Last fall, during a visit to Barnes & Noble’s flagship store in New York City’s Union Square, the British bibliophile James Daunt strode about the ground floor in oxblood loafers deploring the bookshop’s hideous appearance. The carpets were dusty, and the escalators had broken down. A cheap pine table was littered with trinkets and scented candles. A vase was wedged between new titles, its bouquet of sunflowers sagging in brown water. “I like the idea of the flowers, but you have to change the water,” Daunt said. “And you have to put in decent flowers—you can’t just go down to the petrol station and grab a bunch. I mean, look at it.”
Daunt has opened about 60 bookshops in his three- decade career, every one of them profitable, making him one of the Amazon era’s most successful booksellers. After founding Daunt Books, a popular, independent brand of stores in the U.K., he was credited with saving the country’s largest chain, Waterstones, from ruin by giving managers more agency over their inventory. Those credentials impressed Elliott Management Corp., a notorious $40 billion hedge fund better known for seizing an Argentine warship as collateral and berating corporate governance at Twitter Inc. and AT&T Inc. It acquired Barnes & Noble Inc. last year for $683 million including debt and appointed 56-year-old Daunt chief executive officer, the man in charge of its rescue.

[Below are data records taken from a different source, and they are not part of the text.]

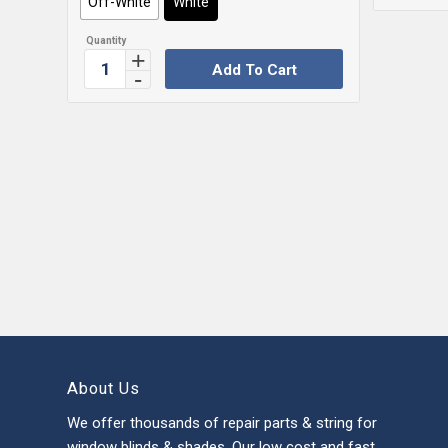
Off-White
White
Add To Cart
About Us
We offer thousands of repair parts & string for
window blinds & shades. Our low cost and fast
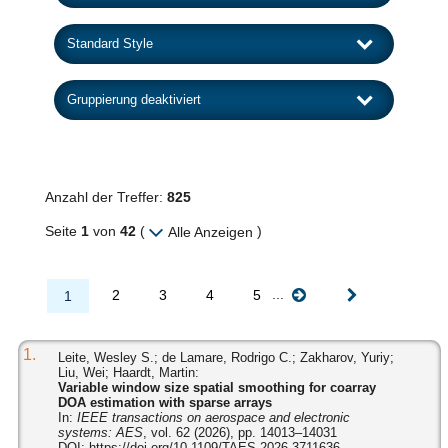
Anzahl der Treffer:
825
Seite
1
von
42
(
)
Alle Anzeigen
...
2
3
4
5
1
1.
Leite, Wesley S.; de Lamare, Rodrigo C.; Zakharov, Yuriy;
Liu, Wei; Haardt, Martin:
Variable window size spatial smoothing for coarray
DOA estimation with sparse arrays
In:
IEEE transactions on aerospace and electronic
systems: AES
, vol. 62 (2026), pp. 14013–14031
DOI:
https://doi.org/10.1109/TAES.2026.3711636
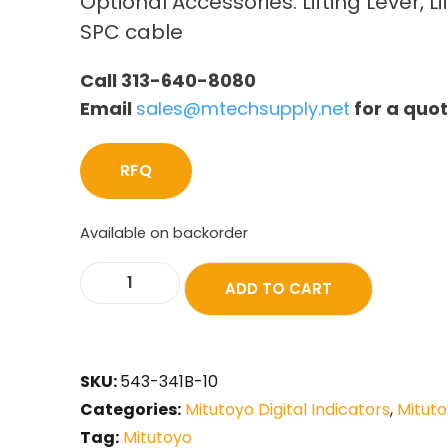
Optional Accessories: Lifting Lever, Li
SPC cable
Call 313-640-8080
Email
sales@mtechsupply.net
for a quo
RFQ
Available on backorder
ADD TO CART
SKU:
543-341B-10
Categories:
Mitutoyo Digital Indicators
,
Mituto
Tag:
Mitutoyo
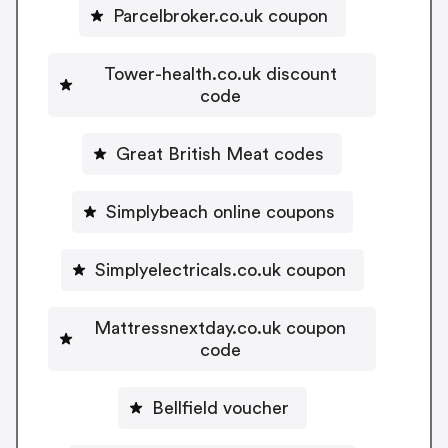
Parcelbroker.co.uk coupon
Tower-health.co.uk discount
code
Great British Meat codes
Simplybeach online coupons
Simplyelectricals.co.uk coupon
Mattressnextday.co.uk coupon
code
Bellfield voucher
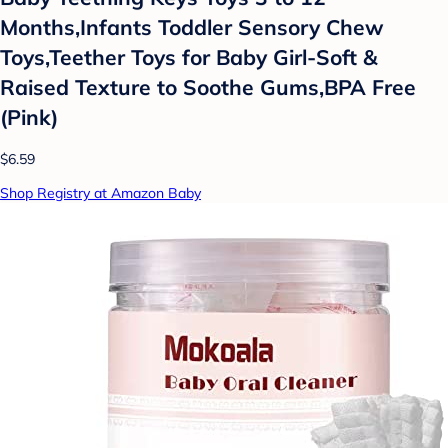
Months,Infants Toddler Sensory Chew
Toys,Teether Toys for Baby Girl-Soft &
Raised Texture to Soothe Gums,BPA Free
(Pink)
$6.59
Shop Registry at Amazon Baby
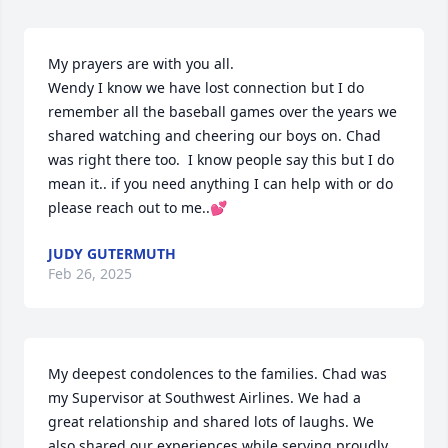
My prayers are with you all.

Wendy I know we have lost connection but I do 
remember all the baseball games over the years we 
shared watching and cheering our boys on. Chad 
was right there too.  I know people say this but I do 
mean it.. if you need anything I can help with or do 
please reach out to me..💕
JUDY GUTERMUTH
Feb 26, 2025
My deepest condolences to the families. Chad was 
my Supervisor at Southwest Airlines. We had a 
great relationship and shared lots of laughs. We 
also shared our experiences while serving proudly 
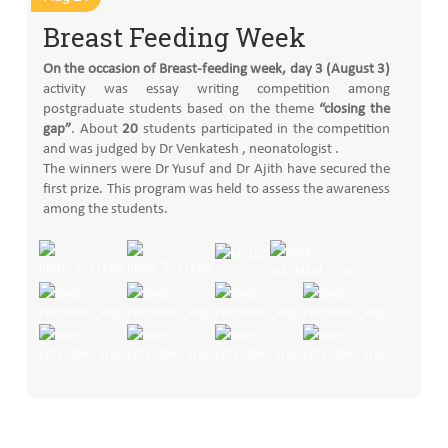
Breast Feeding Week
On the occasion of Breast-feeding week, day 3 (August 3)
activity was essay writing competition among
postgraduate students based on the theme
“closing the
gap”
. About
20
students participated in the competition
and was judged by Dr Venkatesh , neonatologist .
The winners were Dr Yusuf and Dr Ajith have secured the
first prize. This program was held to assess the awareness
among the students.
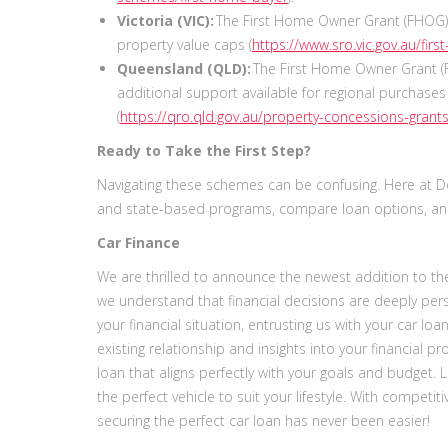
Victoria (VIC):
The First Home Owner Grant (FHOG) 
property value caps (
https://www.sro.vic.gov.au/fi
Queensland (QLD):
The First Home Owner Grant (
additional support available for regional purchase
(
https://qro.qld.gov.au/property-concessions-grants
Ready to Take the First Step?
Navigating these schemes can be confusing. Here at Dom
and state-based programs, compare loan options, and
Car Finance
We are thrilled to announce the newest addition to the 
we understand that financial decisions are deeply per
your financial situation, entrusting us with your car lo
existing relationship and insights into your financial pro
loan that aligns perfectly with your goals and budget. 
the perfect vehicle to suit your lifestyle. With competi
securing the perfect car loan has never been easier!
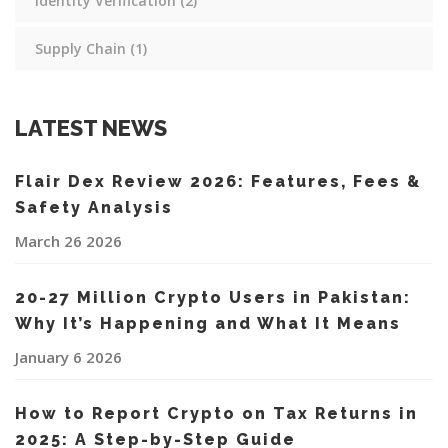
Identity Verification
(2)
Supply Chain
(1)
LATEST NEWS
Flair Dex Review 2026: Features, Fees &
Safety Analysis
March 26 2026
20-27 Million Crypto Users in Pakistan:
Why It’s Happening and What It Means
January 6 2026
How to Report Crypto on Tax Returns in
2025: A Step-by-Step Guide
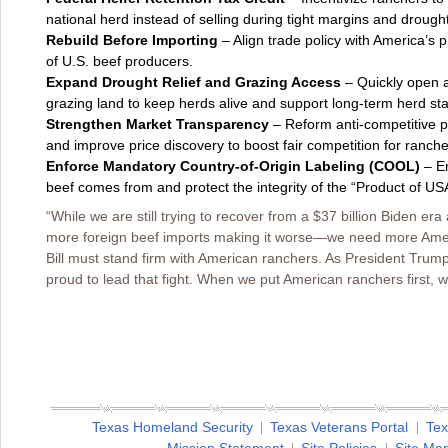
national herd instead of selling during tight margins and drought
Rebuild Before Importing
– Align trade policy with America’s 
of U.S. beef producers.
Expand Drought Relief and Grazing Access
– Quickly open an
grazing land to keep herds alive and support long-term herd stab
Strengthen Market Transparency
– Reform anti-competitive p
and improve price discovery to boost fair competition for ranche
Enforce Mandatory Country-of-Origin Labeling (COOL)
– En
beef comes from and protect the integrity of the “Product of USA
“While we are still trying to recover from a $37 billion Biden era 
more foreign beef imports making it worse—we need more Ameri
Bill must stand firm with American ranchers. As President Trump’s
proud to lead that fight. When we put American ranchers first, we
Texas Homeland Security
Texas Veterans Portal
Tex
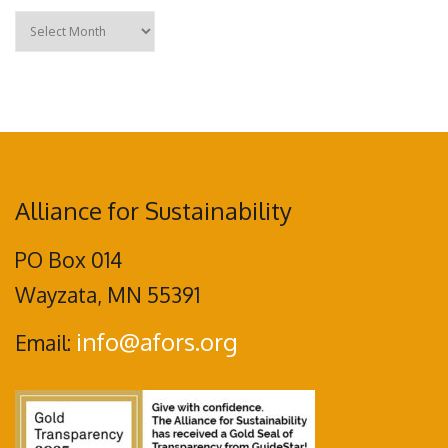
Archives
Alliance for Sustainability
PO Box 014
Wayzata, MN 55391
info@afors.org
Email:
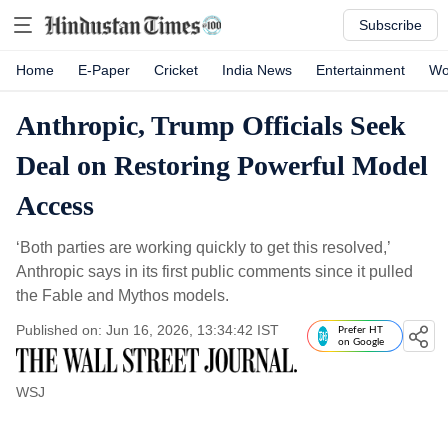
Subscribe
Home
E-Paper
Cricket
India News
Entertainment
Wo
Anthropic, Trump Officials Seek
Deal on Restoring Powerful Model
Access
‘Both parties are working quickly to get this resolved,’
Anthropic says in its first public comments since it pulled
the Fable and Mythos models.
Published on: Jun 16, 2026, 13:34:42 IST
Prefer HT
on Google
WSJ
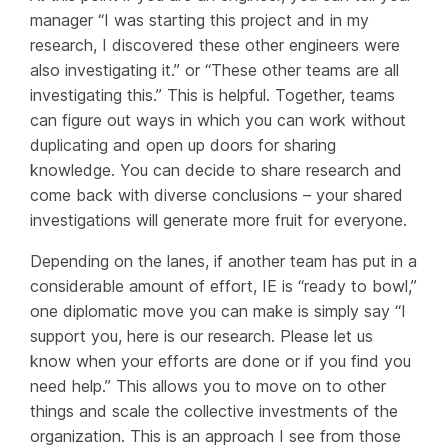
manager “I was starting this project and in my
research, I discovered these other engineers were
also investigating it.” or “These other teams are all
investigating this.” This is helpful. Together, teams
can figure out ways in which you can work without
duplicating and open up doors for sharing
knowledge. You can decide to share research and
come back with diverse conclusions – your shared
investigations will generate more fruit for everyone.
Depending on the lanes, if another team has put in a
considerable amount of effort, IE is “ready to bowl,”
one diplomatic move you can make is simply say “I
support you, here is our research. Please let us
know when your efforts are done or if you find you
need help.” This allows you to move on to other
things and scale the collective investments of the
organization. This is an approach I see from those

In its 1990s heyday, Barnes & Noble’s superstores blended the sociability of a Starbucks with the bargaining talent of a used-car dealer. But two decades after Amazon.com Inc. capsized the bookselling industry, America’s largest chain of bookstores was flirting with bankruptcy. By the time it was acquired by the hedge fund, its footprint had been slashed in half to a little more than 600 stores, sales were in their seventh straight year of decline, and the company was hemorrhaging cash.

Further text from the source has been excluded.